Our first step here will be to install ESP32 support for our Arduino IDE.

  • Go to File > Preferences (on Windows/Linux) or Arduino IDE > Preferences (on macOS).
  • Find the “Additional Boards Manager URLs” field and add https://espressif.github.io/arduino-esp32/package_esp32_index.json
  • Select the “OK” button
  • Go to Tools > Board > Boards Manager
  • In the Boards Manager, type “ESP32” into the search bar
  • Find “esp32 by Espressif Systems” in the search results
  • Click the “Install” button next to it.

Once this is done, open up the garage-door-opener.ino that was in the Github repo, select the ESP32 device in the top toolbar, and press the “Upload” button.


🏁 The End Project

After everything was wired, flashed, paired, and tucked neatly back into the garage opener housing, the moment of truth finally arrived. I opened the Home app, tapped the new Garage Door accessory… and the relay clicked, the motor hummed, and the door started lifting exactly as it should.

It felt kind of surreal watching this old, very dumb piece of hardware respond instantly to Siri and HomeKit — and all powered by a $5 ESP32 and a few lines of firmware I wrote myself. No cloud APIs, no subscriptions, no vendor lock-in. Just a clean, local, reliable smart upgrade that I completely control.

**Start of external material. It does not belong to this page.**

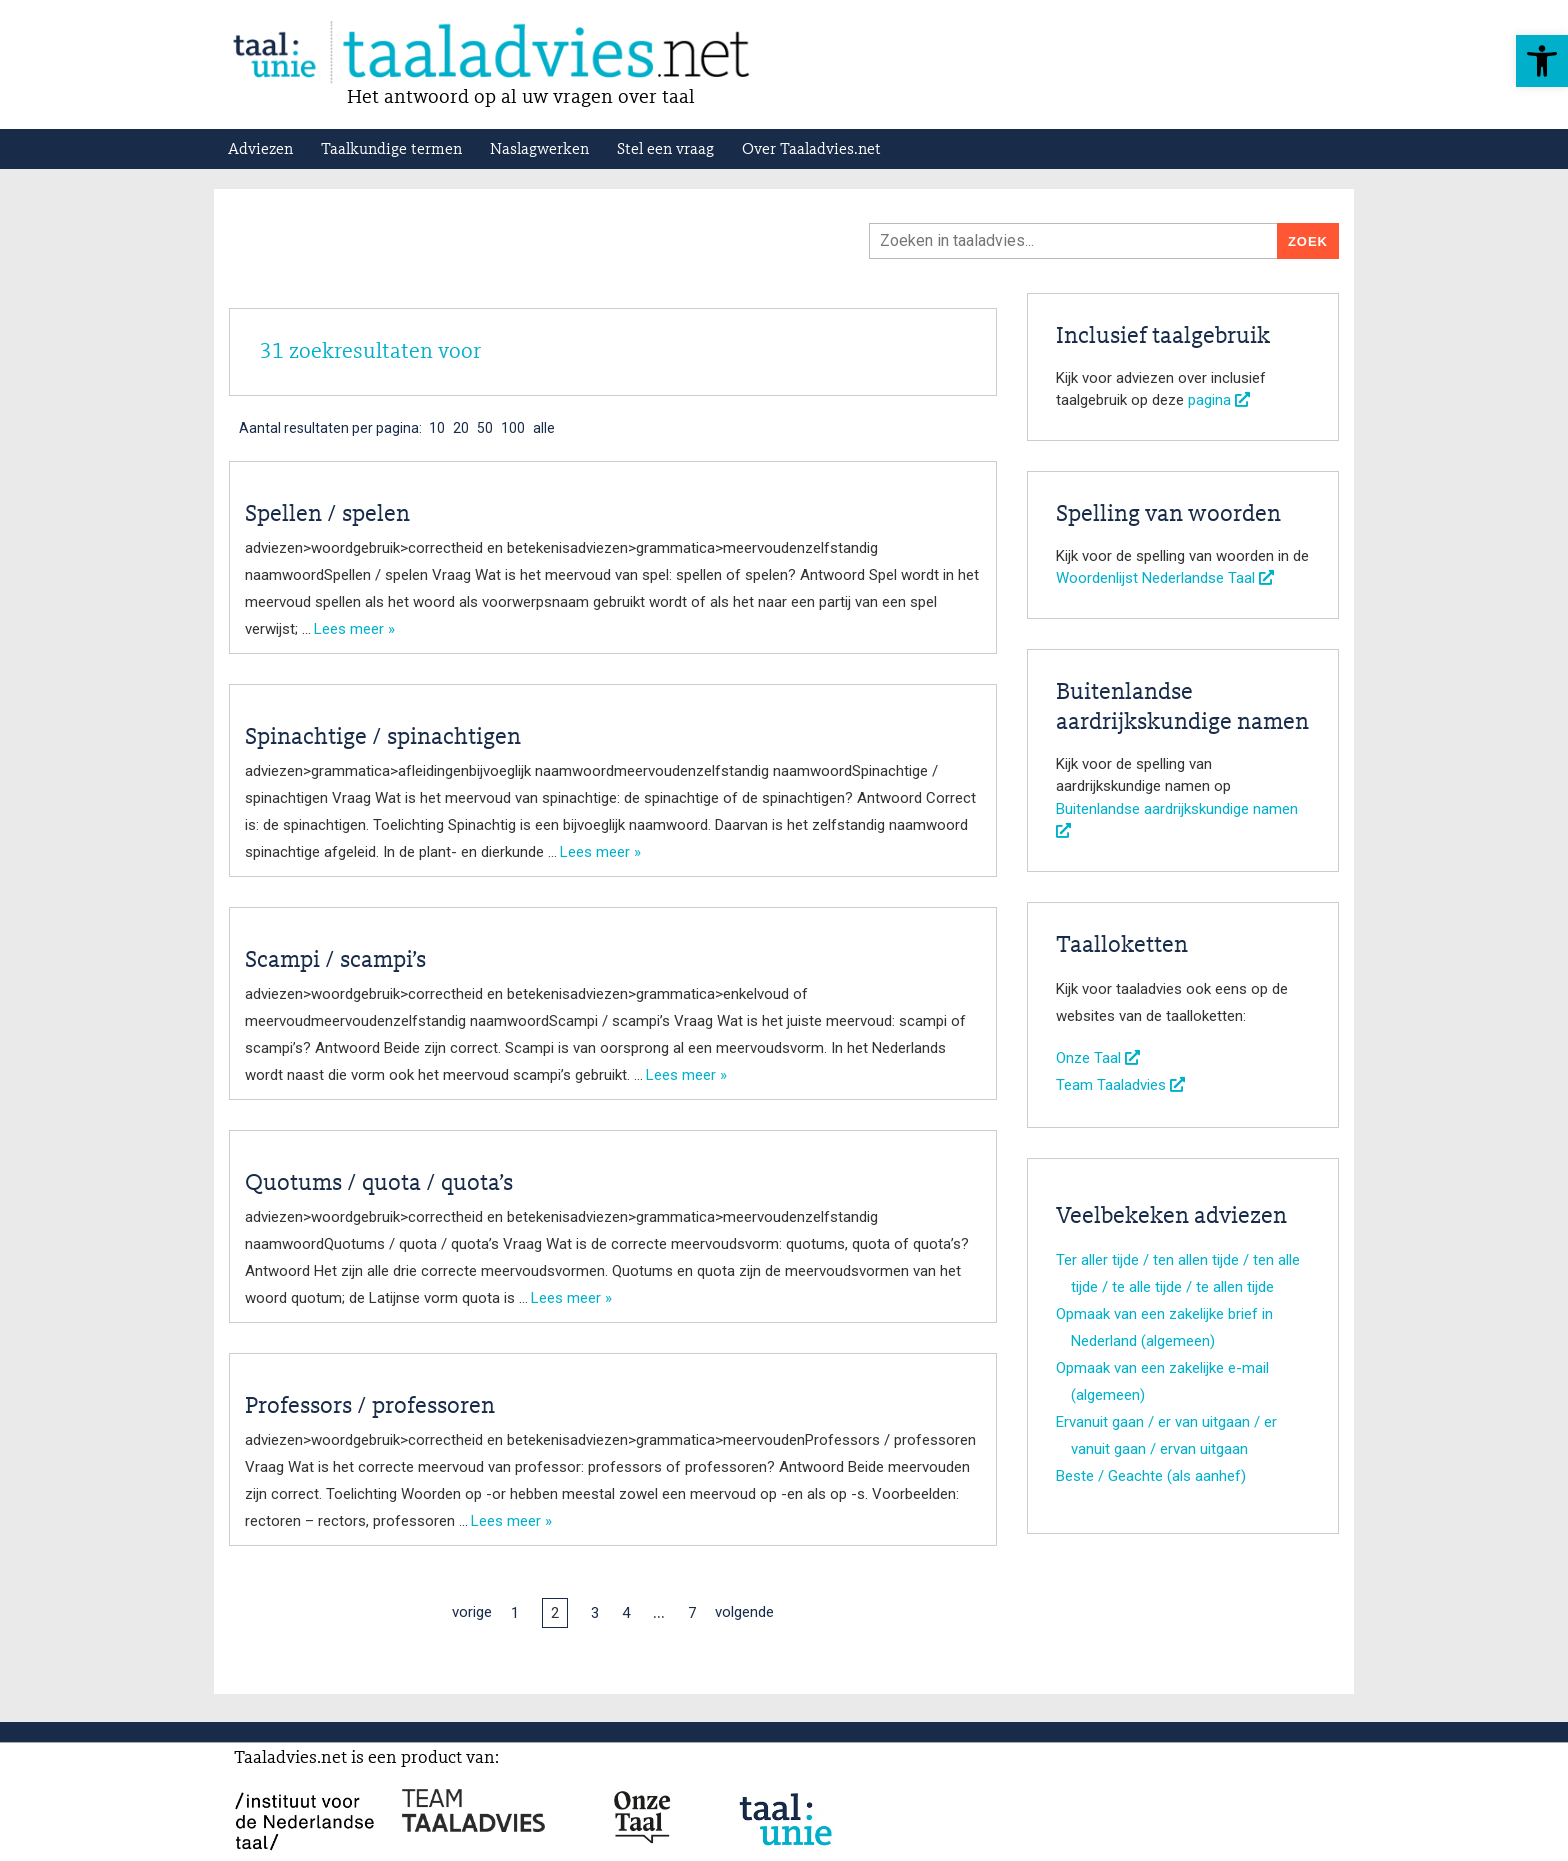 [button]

In the video below, you’ll notice a little voltage meter sitting next to the ESP32. That wasn’t part of the final design — I added it temporarily while troubleshooting some weird voltage drops coming from the garage opener’s 24V supply. Under load, the voltage would momentarily dip lower than expected, and I wanted to be absolutely sure the ESP32 wasn’t browning out or rebooting mid-operation. The meter helped confirm that the buck converter was regulating cleanly and that the ESP32 was staying rock-solid throughout the relay pulses. Once everything proved stable, the meter came out and the project was fully enclosed.

What I love most about this project is how simple it actually is once you understand the pieces. A momentary switch, a relay, a microcontroller, and Apple’s HomeSpan framework — that’s all it takes to breathe new life into an aging garage opener.